▶ _What you need to do_:
Copy each line of the records below that has "download" in it.

Structured page parsing data:
• • • • • • •
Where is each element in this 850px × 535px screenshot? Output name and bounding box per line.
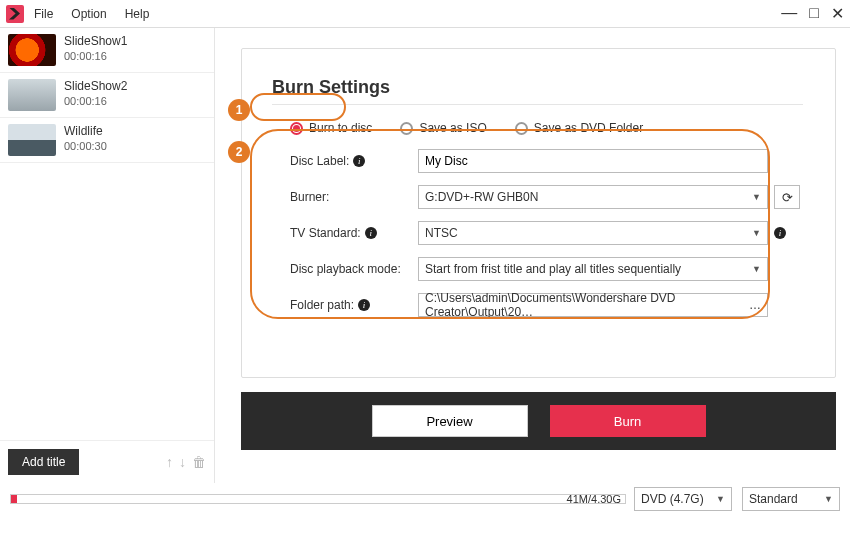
burner-select[interactable]: G:DVD+-RW GHB0N▼	[418, 185, 768, 209]
move-up-icon[interactable]: ↑	[166, 454, 173, 470]
burn-settings-panel: Burn Settings 1 Burn to disc Save as ISO…	[241, 48, 836, 378]
sidebar: SlideShow1 00:00:16 SlideShow2 00:00:16 …	[0, 28, 215, 483]
refresh-burner-button[interactable]: ⟳	[774, 185, 800, 209]
panel-title: Burn Settings	[272, 77, 803, 105]
footer: 41M/4.30G DVD (4.7G)▼ Standard▼	[0, 483, 850, 535]
radio-burn-to-disc[interactable]: Burn to disc	[290, 121, 372, 135]
chevron-down-icon: ▼	[752, 264, 761, 274]
close-icon[interactable]: ✕	[831, 4, 844, 23]
burner-label: Burner:	[290, 190, 418, 204]
delete-icon[interactable]: 🗑	[192, 454, 206, 470]
menu-file[interactable]: File	[34, 7, 53, 21]
maximize-icon[interactable]: □	[809, 4, 819, 23]
burn-button[interactable]: Burn	[550, 405, 706, 437]
action-bar: Preview Burn	[241, 392, 836, 450]
size-progress-bar: 41M/4.30G	[10, 494, 626, 504]
main-area: Burn Settings 1 Burn to disc Save as ISO…	[215, 28, 850, 483]
callout-1: 1	[228, 99, 250, 121]
chevron-down-icon: ▼	[752, 192, 761, 202]
tv-standard-label: TV Standard:i	[290, 226, 418, 240]
browse-icon[interactable]: …	[749, 298, 761, 312]
item-duration: 00:00:30	[64, 140, 107, 152]
move-down-icon[interactable]: ↓	[179, 454, 186, 470]
radio-save-iso[interactable]: Save as ISO	[400, 121, 486, 135]
quality-select[interactable]: Standard▼	[742, 487, 840, 511]
radio-save-folder[interactable]: Save as DVD Folder	[515, 121, 643, 135]
tv-standard-row: TV Standard:i NTSC▼ i	[272, 221, 803, 245]
disc-label-row: Disc Label:i	[272, 149, 803, 173]
playback-mode-select[interactable]: Start from frist title and play all titl…	[418, 257, 768, 281]
chevron-down-icon: ▼	[824, 494, 833, 504]
disc-label-label: Disc Label:i	[290, 154, 418, 168]
item-title: SlideShow1	[64, 34, 127, 48]
item-duration: 00:00:16	[64, 50, 127, 62]
menu-bar: File Option Help	[34, 7, 149, 21]
add-title-button[interactable]: Add title	[8, 449, 79, 475]
preview-button[interactable]: Preview	[372, 405, 528, 437]
info-icon[interactable]: i	[365, 227, 377, 239]
thumbnail	[8, 34, 56, 66]
output-type-row: Burn to disc Save as ISO Save as DVD Fol…	[272, 113, 803, 149]
playback-mode-label: Disc playback mode:	[290, 262, 418, 276]
item-title: Wildlife	[64, 124, 107, 138]
thumbnail	[8, 124, 56, 156]
disc-label-input[interactable]	[418, 149, 768, 173]
chevron-down-icon: ▼	[716, 494, 725, 504]
playback-mode-row: Disc playback mode: Start from frist tit…	[272, 257, 803, 281]
size-text: 41M/4.30G	[567, 493, 621, 505]
burner-row: Burner: G:DVD+-RW GHB0N▼ ⟳	[272, 185, 803, 209]
chevron-down-icon: ▼	[752, 228, 761, 238]
minimize-icon[interactable]: —	[781, 4, 797, 23]
info-icon[interactable]: i	[774, 227, 786, 239]
callout-2: 2	[228, 141, 250, 163]
tv-standard-select[interactable]: NTSC▼	[418, 221, 768, 245]
info-icon[interactable]: i	[358, 299, 370, 311]
folder-path-label: Folder path:i	[290, 298, 418, 312]
sidebar-items: SlideShow1 00:00:16 SlideShow2 00:00:16 …	[0, 28, 214, 440]
app-icon	[6, 5, 24, 23]
window-controls: — □ ✕	[781, 4, 844, 23]
title-bar: File Option Help — □ ✕	[0, 0, 850, 28]
list-item[interactable]: SlideShow2 00:00:16	[0, 73, 214, 118]
menu-option[interactable]: Option	[71, 7, 106, 21]
menu-help[interactable]: Help	[125, 7, 150, 21]
sidebar-bottom: Add title ↑ ↓ 🗑	[0, 440, 214, 483]
folder-path-field[interactable]: C:\Users\admin\Documents\Wondershare DVD…	[418, 293, 768, 317]
item-title: SlideShow2	[64, 79, 127, 93]
list-item[interactable]: SlideShow1 00:00:16	[0, 28, 214, 73]
item-duration: 00:00:16	[64, 95, 127, 107]
info-icon[interactable]: i	[353, 155, 365, 167]
disc-type-select[interactable]: DVD (4.7G)▼	[634, 487, 732, 511]
folder-path-row: Folder path:i C:\Users\admin\Documents\W…	[272, 293, 803, 317]
list-item[interactable]: Wildlife 00:00:30	[0, 118, 214, 163]
thumbnail	[8, 79, 56, 111]
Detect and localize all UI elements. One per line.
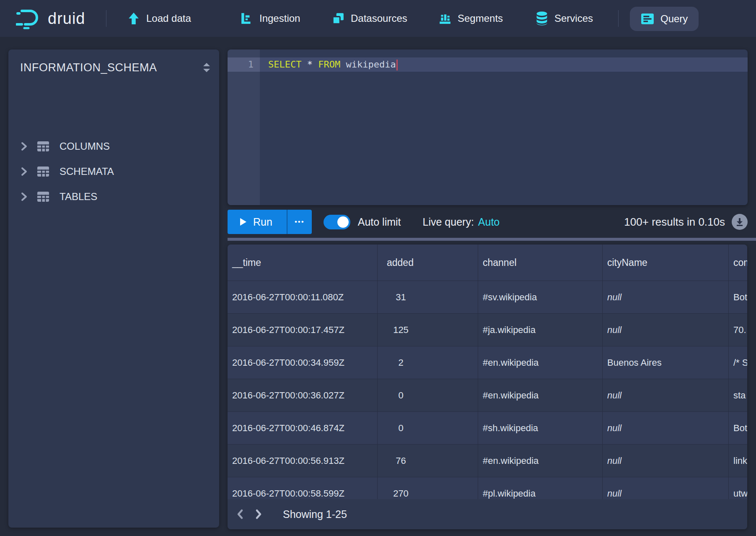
nav-item-query[interactable]: Query: [630, 7, 699, 31]
cell-channel[interactable]: #ja.wikipedia: [478, 314, 603, 346]
cell-added[interactable]: 2: [378, 346, 478, 379]
cell-cityname[interactable]: null: [603, 379, 729, 411]
schema-sidebar: INFORMATION_SCHEMA COLUMNS: [8, 49, 219, 528]
cell-time[interactable]: 2016-06-27T00:00:56.913Z: [228, 445, 378, 477]
cell-cityname[interactable]: null: [603, 445, 729, 477]
cell-time[interactable]: 2016-06-27T00:00:46.874Z: [228, 412, 378, 444]
sidebar-item-label: COLUMNS: [60, 141, 110, 152]
toggle-knob: [337, 216, 349, 228]
nav-item-label: Ingestion: [259, 13, 300, 24]
previous-page-button[interactable]: [231, 505, 249, 523]
cell-added[interactable]: 0: [378, 412, 478, 444]
cell-channel[interactable]: #sv.wikipedia: [478, 281, 603, 313]
cell-comment[interactable]: link: [729, 445, 747, 477]
query-editor[interactable]: 1 SELECT * FROM wikipedia: [228, 49, 748, 205]
cell-added[interactable]: 76: [378, 445, 478, 477]
run-button[interactable]: Run: [228, 210, 287, 234]
cell-channel[interactable]: #en.wikipedia: [478, 445, 603, 477]
cell-added[interactable]: 31: [378, 281, 478, 313]
table-icon: [37, 191, 49, 202]
schema-title: INFORMATION_SCHEMA: [20, 61, 157, 74]
nav-item-label: Services: [554, 13, 593, 24]
upload-icon: [127, 12, 140, 25]
nav-item-label: Query: [660, 13, 688, 25]
segments-icon: [439, 12, 451, 25]
cell-comment[interactable]: /* S: [729, 346, 747, 379]
cell-added[interactable]: 0: [378, 379, 478, 411]
chevron-right-icon: [254, 509, 263, 520]
cell-time[interactable]: 2016-06-27T00:00:36.027Z: [228, 379, 378, 411]
query-toolbar: Run ••• Auto limit Live query: Auto 100+…: [228, 210, 748, 234]
line-number: 1: [228, 57, 254, 72]
table-row: 2016-06-27T00:00:46.874Z 0 #sh.wikipedia…: [228, 411, 747, 444]
cell-comment[interactable]: 70.: [729, 314, 747, 346]
table-row: 2016-06-27T00:00:36.027Z 0 #en.wikipedia…: [228, 379, 747, 411]
results-panel: __time added channel cityName com 2016-0…: [228, 245, 747, 529]
sql-keyword: FROM: [318, 59, 340, 70]
cell-time[interactable]: 2016-06-27T00:00:11.080Z: [228, 281, 378, 313]
auto-limit-toggle[interactable]: [324, 215, 350, 229]
toolbar-right: 100+ results in 0.10s: [624, 214, 748, 230]
sidebar-item-schemata[interactable]: SCHEMATA: [8, 161, 219, 182]
sidebar-item-label: TABLES: [60, 191, 97, 203]
sql-identifier: wikipedia: [346, 59, 396, 70]
schema-header: INFORMATION_SCHEMA: [8, 49, 219, 86]
cell-channel[interactable]: #en.wikipedia: [478, 379, 603, 411]
text-cursor: [396, 60, 398, 70]
column-header-cityname[interactable]: cityName: [603, 245, 729, 281]
double-caret-vertical-icon[interactable]: [202, 62, 212, 73]
nav-item-label: Load data: [146, 13, 191, 24]
nav-divider: [106, 10, 106, 27]
nav-item-label: Segments: [458, 13, 503, 24]
cell-cityname[interactable]: null: [603, 412, 729, 444]
nav-item-ingestion[interactable]: Ingestion: [241, 0, 300, 37]
sidebar-item-label: SCHEMATA: [60, 166, 114, 177]
table-header-row: __time added channel cityName com: [228, 245, 747, 281]
column-header-comment[interactable]: com: [729, 245, 747, 281]
top-nav: druid Load data Ingestion Dat: [0, 0, 756, 37]
nav-item-services[interactable]: Services: [536, 0, 593, 37]
sidebar-item-columns[interactable]: COLUMNS: [8, 135, 219, 157]
download-icon: [735, 217, 744, 226]
nav-item-segments[interactable]: Segments: [439, 0, 503, 37]
nav-item-label: Datasources: [351, 13, 407, 24]
sidebar-item-tables[interactable]: TABLES: [8, 186, 219, 208]
run-more-button[interactable]: •••: [287, 210, 312, 234]
cell-time[interactable]: 2016-06-27T00:00:17.457Z: [228, 314, 378, 346]
table-icon: [37, 141, 49, 152]
cell-comment[interactable]: Bot: [729, 281, 747, 313]
horizontal-scrollbar[interactable]: [228, 238, 756, 241]
druid-logo-icon: [16, 8, 42, 29]
cell-channel[interactable]: #sh.wikipedia: [478, 412, 603, 444]
column-header-channel[interactable]: channel: [478, 245, 603, 281]
logo-wordmark: druid: [48, 10, 85, 28]
next-page-button[interactable]: [249, 505, 268, 523]
sql-star: *: [307, 59, 313, 70]
nav-item-datasources[interactable]: Datasources: [332, 0, 407, 37]
cell-time[interactable]: 2016-06-27T00:00:34.959Z: [228, 346, 378, 379]
cell-cityname[interactable]: null: [603, 314, 729, 346]
chevron-right-icon: [20, 192, 28, 201]
nav-item-load-data[interactable]: Load data: [127, 0, 191, 37]
download-button[interactable]: [732, 214, 748, 230]
cell-comment[interactable]: sta: [729, 379, 747, 411]
auto-limit-label: Auto limit: [358, 216, 401, 228]
cell-channel[interactable]: #en.wikipedia: [478, 346, 603, 379]
column-header-added[interactable]: added: [378, 245, 478, 281]
druid-logo[interactable]: druid: [16, 6, 85, 31]
services-icon: [536, 11, 548, 26]
editor-gutter: [228, 49, 260, 205]
nav-divider: [618, 10, 619, 27]
live-query-value[interactable]: Auto: [478, 216, 500, 228]
results-count: 100+ results in 0.10s: [624, 216, 725, 229]
datasources-icon: [332, 12, 344, 25]
cell-comment[interactable]: Bot: [729, 412, 747, 444]
cell-cityname[interactable]: Buenos Aires: [603, 346, 729, 379]
column-header-time[interactable]: __time: [228, 245, 378, 281]
live-query-label: Live query:: [423, 216, 474, 228]
ingestion-icon: [241, 12, 253, 25]
cell-added[interactable]: 125: [378, 314, 478, 346]
sql-code-line[interactable]: SELECT * FROM wikipedia: [268, 57, 398, 72]
cell-cityname[interactable]: null: [603, 281, 729, 313]
run-split-button: Run •••: [228, 210, 312, 234]
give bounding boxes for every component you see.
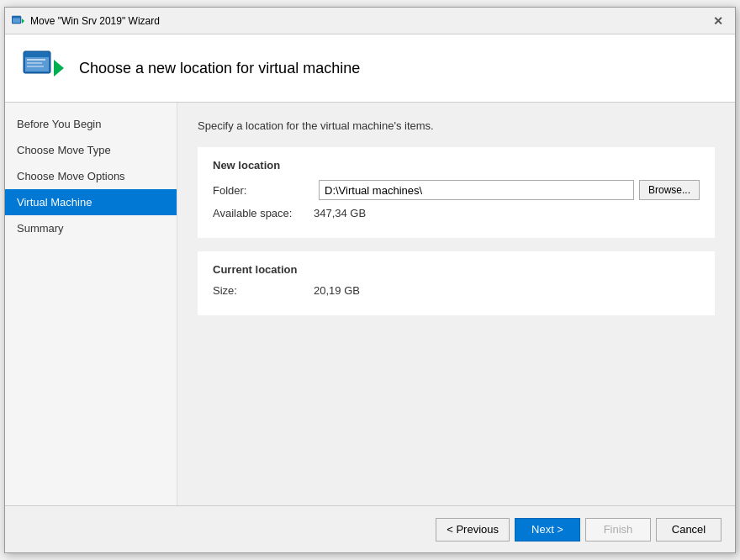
- wizard-window: Move "Win Srv 2019" Wizard ✕ Choose a ne…: [4, 7, 736, 553]
- close-button[interactable]: ✕: [708, 13, 728, 29]
- size-value: 20,19 GB: [314, 284, 360, 297]
- sidebar: Before You Begin Choose Move Type Choose…: [5, 103, 177, 505]
- current-location-section: Current location Size: 20,19 GB: [198, 251, 715, 315]
- folder-label: Folder:: [213, 184, 314, 197]
- title-icon: [12, 14, 25, 28]
- main-content: Before You Begin Choose Move Type Choose…: [5, 103, 735, 505]
- finish-button[interactable]: Finish: [585, 518, 651, 542]
- new-location-title: New location: [213, 159, 700, 172]
- svg-rect-2: [13, 17, 20, 18]
- title-bar-left: Move "Win Srv 2019" Wizard: [12, 14, 160, 28]
- header-title: Choose a new location for virtual machin…: [79, 60, 360, 77]
- svg-marker-10: [54, 60, 64, 77]
- svg-rect-6: [25, 53, 49, 57]
- available-space-row: Available space: 347,34 GB: [213, 207, 700, 219]
- sidebar-item-before-you-begin[interactable]: Before You Begin: [5, 111, 177, 137]
- title-bar: Move "Win Srv 2019" Wizard ✕: [5, 8, 735, 34]
- available-space-label: Available space:: [213, 207, 314, 219]
- folder-row: Folder: Browse...: [213, 180, 700, 200]
- size-row: Size: 20,19 GB: [213, 284, 700, 297]
- folder-input[interactable]: [319, 180, 634, 200]
- svg-marker-3: [22, 18, 24, 24]
- sidebar-item-summary[interactable]: Summary: [5, 215, 177, 241]
- sidebar-item-choose-move-options[interactable]: Choose Move Options: [5, 163, 177, 189]
- size-label: Size:: [213, 284, 314, 297]
- svg-rect-7: [27, 59, 45, 61]
- content-area: Specify a location for the virtual machi…: [177, 103, 735, 505]
- browse-button[interactable]: Browse...: [639, 180, 700, 200]
- sidebar-item-choose-move-type[interactable]: Choose Move Type: [5, 137, 177, 163]
- new-location-section: New location Folder: Browse... Available…: [198, 147, 715, 238]
- sidebar-item-virtual-machine[interactable]: Virtual Machine: [5, 189, 177, 215]
- current-location-title: Current location: [213, 263, 700, 276]
- available-space-value: 347,34 GB: [314, 207, 366, 219]
- cancel-button[interactable]: Cancel: [656, 518, 722, 542]
- content-description: Specify a location for the virtual machi…: [198, 119, 715, 132]
- window-title: Move "Win Srv 2019" Wizard: [30, 15, 160, 27]
- header-banner: Choose a new location for virtual machin…: [5, 34, 735, 103]
- svg-rect-9: [27, 66, 44, 67]
- header-vm-icon: [22, 46, 66, 90]
- previous-button[interactable]: < Previous: [436, 518, 510, 542]
- next-button[interactable]: Next >: [515, 518, 580, 542]
- svg-rect-8: [27, 62, 42, 64]
- footer: < Previous Next > Finish Cancel: [5, 505, 735, 552]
• • • • • • •
▶ _Result of this task_:
download-icon: [735, 217, 744, 226]
download-button[interactable]: [732, 214, 748, 230]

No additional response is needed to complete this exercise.